Current broker is NOT HA-safe. Five symbols break under multi-instance: urlWatches, streamSubscriptions, meshClocks, mcpRegistry cache, scheduledMessages, lastHash. None are unsolvable, but none are trivial.

Rollout plan for HA

Phase 0 (now) — sticky sessions

Deploy a single broker behind Traefik with loadBalancer.sticky.cookie enabled. WS upgrade inherits the cookie, so reconnects land on the same node. Gives us 1 node of safe HA headroom (i.e., one deploy rollover without user-visible disconnection) without any code changes.

Phase 1 — Active/passive

Two replicas. Traefik routes all traffic to primary; secondary is warm. Primary fails → secondary takes over, all WS connections reset. No code change needed; clients auto-reconnect.

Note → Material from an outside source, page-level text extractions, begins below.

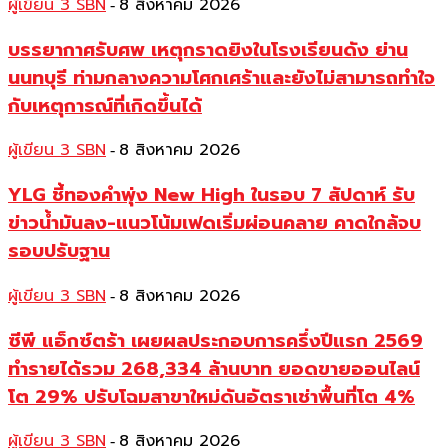
ผู้เขียน 3 SBN
8 สิงหาคม 2026
-
บรรยากาศรับศพ เหตุกราดยิงในโรงเรียนดัง ย่าน
นนทบุรี ท่ามกลางความโศกเศร้าและยังไม่สามารถทำใจ
กับเหตุการณ์ที่เกิดขึ้นได้
ผู้เขียน 3 SBN
8 สิงหาคม 2026
-
YLG ชี้ทองคำพุ่ง New High ในรอบ 7 สัปดาห์ รับ
ข่าวน้ำมันลง-แนวโน้มเฟดเริ่มผ่อนคลาย คาดใกล้จบ
รอบปรับฐาน
ผู้เขียน 3 SBN
8 สิงหาคม 2026
-
ซีพี แอ็กซ์ตร้า เผยผลประกอบการครึ่งปีแรก 2569
ทำรายได้รวม 268,334 ล้านบาท ยอดขายออนไลน์
โต 29% ปรับโฉมสาขาใหม่ดันอัตราเช่าพื้นที่โต 4%
ผู้เขียน 3 SBN
8 สิงหาคม 2026
-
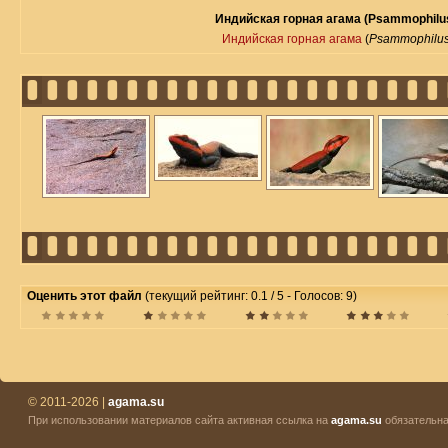
Индийская горная агама (Psammophilus
Индийская горная агама
(
Psammophilus 
Оценить этот файл
(текущий рейтинг: 0.1 / 5 - Голосов: 9)
© 2011-2026 |
agama.su
При использовании материалов сайта активная ссылка на
agama.su
обязательна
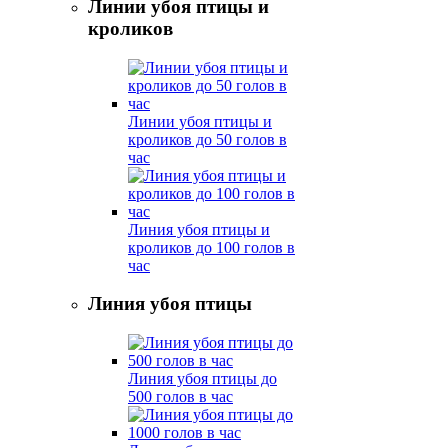
Линии убоя птицы и
кроликов
Линии убоя птицы и
кроликов до 50 голов в
час
Линия убоя птицы и
кроликов до 100 голов в
час
Линия убоя птицы
Линия убоя птицы до
500 голов в час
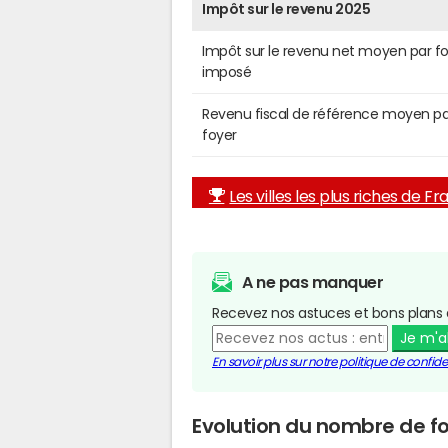
Impôt sur le revenu 2025
Impôt sur le revenu net moyen par f
imposé
Revenu fiscal de référence moyen pa
foyer
Les villes les plus riches de F
A ne pas manquer
Recevez nos astuces et bons plans 
Je m'
En savoir plus sur notre politique de confiden
Evolution du nombre de fo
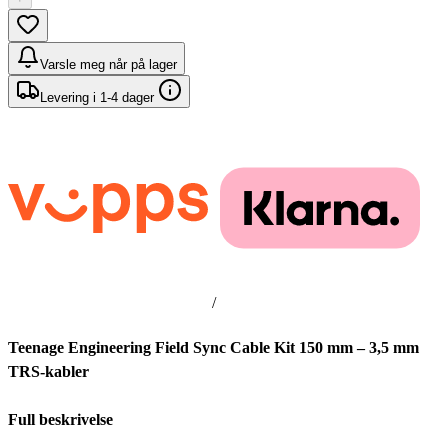
Varsle meg når på lager
Levering i 1-4 dager
/
Teenage Engineering Field Sync Cable Kit 150 mm – 3,5 mm
TRS-kabler
Full beskrivelse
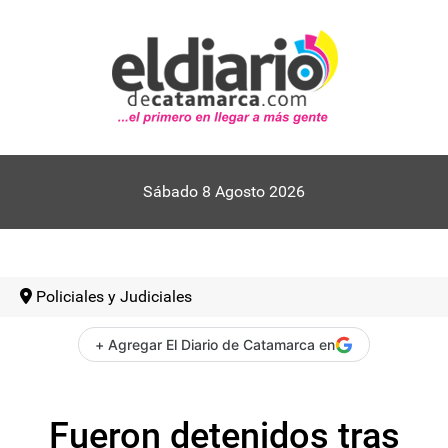
Sábado 8 Agosto 2026
Policiales y Judiciales
+ Agregar El Diario de Catamarca en
Fueron detenidos tras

Phase 2 — Active/active for stateless routes

HTTP-only routes (/cli/*, /download, /hook) can round-robin across any number of replicas today. WS routes stay sticky per mesh via Traefik sticky.cookie. Already behind Postgres → each replica reads the same mesh/member/invite rows.

Phase 3 — Full active/active

Migrate the 6 problematic in-memory symbols:

  • streamSubscriptions → Redis pub/sub
  • meshClocks → leader-elect via Postgres advisory lock on mesh_id
  • scheduledMessages → single-writer pattern: whichever replica holds pg_advisory_xact_lock(schedule_id) fires
  • urlWatches → DB-backed + each replica owns watches where presence.node_id = this_node
  • mcpRegistry → rely on mesh_service table, drop the in-memory cache
  • lastHash → wrap audit.ts writes in a transaction that SELECT hash FROM audit_log ... ORDER BY id DESC FOR UPDATE, making concurrent inserts serialize.

Phase 4 — Multi-region

SPOF at Frankfurt (OVH). Move to a managed Postgres with read replicas, one broker cluster per region, global DNS geo-routing. Out of scope for v1.0.0.

Immediate ship: local docker-compose for 2-replica smoke test

packaging/docker-compose.ha-local.yml (TODO) spins up:

  • 2x broker (same DATABASE_URL)
  • 1x postgres
  • 1x traefik with sticky cookie
  • 1x locust / synthetic client

Tests:

  1. Send to peer connected on node A → delivered.
  2. Subscribe on A, publish on B → expect failure (documents the gap).
  3. Kill node A → client reconnects to B within Xs.
  4. Audit chain verify after concurrent writes from both nodes → expect a fork (documents the gap).

Decision

Ship v1.0.0 on sticky-session single-writer (Phase 0 + Phase 1 warm standby). That closes the "what happens on deploy" story. Phase 3 full HA is v1.1.0 work.